One Alberta man’s return to the north, sixty years later.


Hugh Kroetsch is one of the last surviving members of the Hudson Bay Company’s Western Arctic Fleet. In the 1950s, his adventures included trading in some of the world’s most isolated areas, getting his ship stuck in ice, surviving countless ordeals, and even helping to prevent the Cold War from escalating. At the time, he was one of the few people anywhere to travel with a motion picture camera. For decades, that footage has remained unseen. 


Ten years ago Edmonton-area filmmaker Frederick Kroetsch was stunned to discover an old ammunition case filled with reels of 8mm film. The footage dated back a quarter of a century before his birth. They featured a dashing young man working on wooden ships in remote icebound outposts. That man was his father; that footage contains a unique glimpse into a key part of Canada’s history that few remember and many more have never seen.

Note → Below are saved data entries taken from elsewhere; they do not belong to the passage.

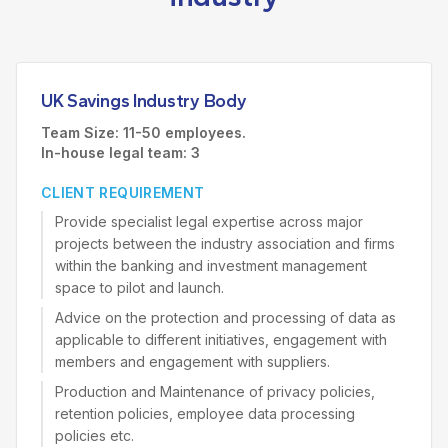
UK Savings Industry Body
Team Size: 11-50 employees.
In-house legal team: 3
CLIENT REQUIREMENT
Provide specialist legal expertise across major
projects between the industry association and firms
within the banking and investment management
space to pilot and launch.
Advice on the protection and processing of data as
applicable to different initiatives, engagement with
members and engagement with suppliers.
Production and Maintenance of privacy policies,
retention policies, employee data processing
policies etc.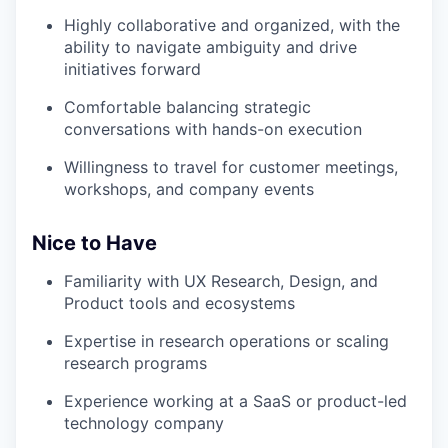
Highly collaborative and organized, with the
ability to navigate ambiguity and drive
initiatives forward
Comfortable balancing strategic
conversations with hands-on execution
Willingness to travel for customer meetings,
workshops, and company events
Nice to Have
Familiarity with UX Research, Design, and
Product tools and ecosystems
Expertise in research operations or scaling
research programs
Experience working at a SaaS or product-led
technology company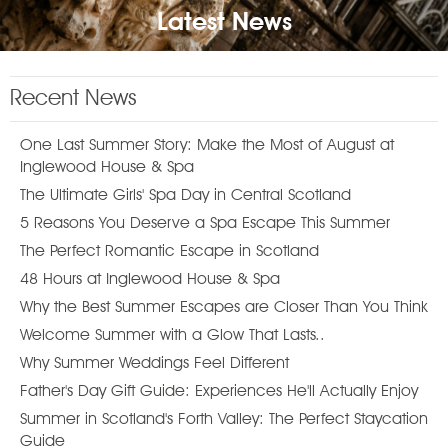
Latest News
Recent News
One Last Summer Story: Make the Most of August at
Inglewood House & Spa
The Ultimate Girls' Spa Day in Central Scotland
5 Reasons You Deserve a Spa Escape This Summer
The Perfect Romantic Escape in Scotland
48 Hours at Inglewood House & Spa
Why the Best Summer Escapes are Closer Than You Think
Welcome Summer with a Glow That Lasts..
Why Summer Weddings Feel Different
Father's Day Gift Guide: Experiences He'll Actually Enjoy
Summer in Scotland's Forth Valley: The Perfect Staycation
Guide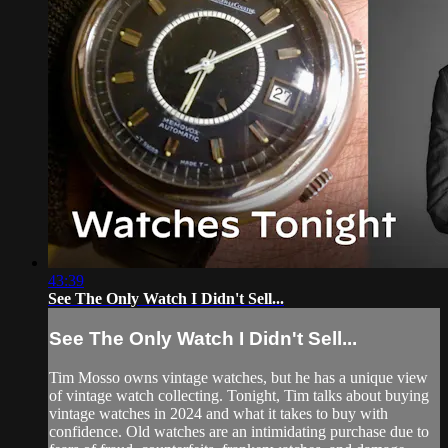
43:39
See The Only Watch I Didn't Sell...
See The Only Watch I Didn't Sell...
Tim Mosso owns vintage watches, but he has a unique view
of vintage watch collecting. Tonight, Tim talks about buying
vintage watches in 2024 and what it takes to buy with
confidence. Old watches are an intimidating purchase due to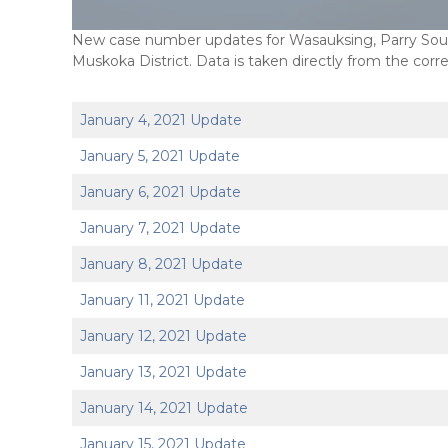
New case number updates for Wasauksing, Parry Sound
Muskoka District. Data is taken directly from the corr
January 4, 2021 Update
January 5, 2021 Update
January 6, 2021 Update
January 7, 2021 Update
January 8, 2021 Update
January 11, 2021 Update
January 12, 2021 Update
January 13, 2021 Update
January 14, 2021 Update
January 15, 2021 Update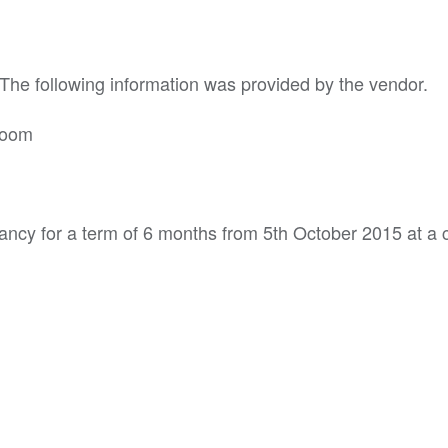
 The following information was provided by the vendor.
room
ancy for a term of 6 months from 5th October 2015 at a c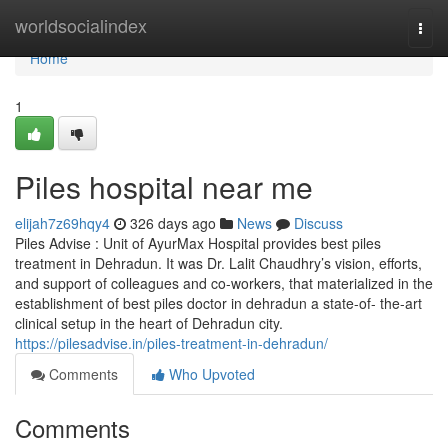
Home
worldsocialindex
Togg
navi
Home
1
Piles hospital near me
elijah7z69hqy4
326 days ago
News
Discuss
Piles Advise : Unit of AyurMax Hospital provides best piles
treatment in Dehradun. It was Dr. Lalit Chaudhry’s vision, efforts,
and support of colleagues and co-workers, that materialized in the
establishment of best piles doctor in dehradun a state-of- the-art
clinical setup in the heart of Dehradun city.
https://pilesadvise.in/piles-treatment-in-dehradun/
Comments
Who Upvoted
Comments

More than 60 years after the original footage was taken, Hugh Kroetsch’s fascination with Canada’s North has not faded. In the summer of 2017 he returned to the places he learned some of the hardest and most important lessons of his life. The 85-year-old, accompanied by his son, brought cameras, experience, courage and curiousity to several areas Hugh used to visit in his travels as an engineer for the iconic Canadian company. Hugh had hoped to discover how the land and people have changed, and to see Canada’s great north one last time. What he got was much more emotional than he ever imagined.


With a small crew, the father and son duo travelled across the western arctic: from Inuvik to Kugarruk, and everything in between. They used trucks, planes, boats, their own legs and any other mode of transportation available.


This project premiered in November 2017 on AMI-TV and TELUS Video on Demand.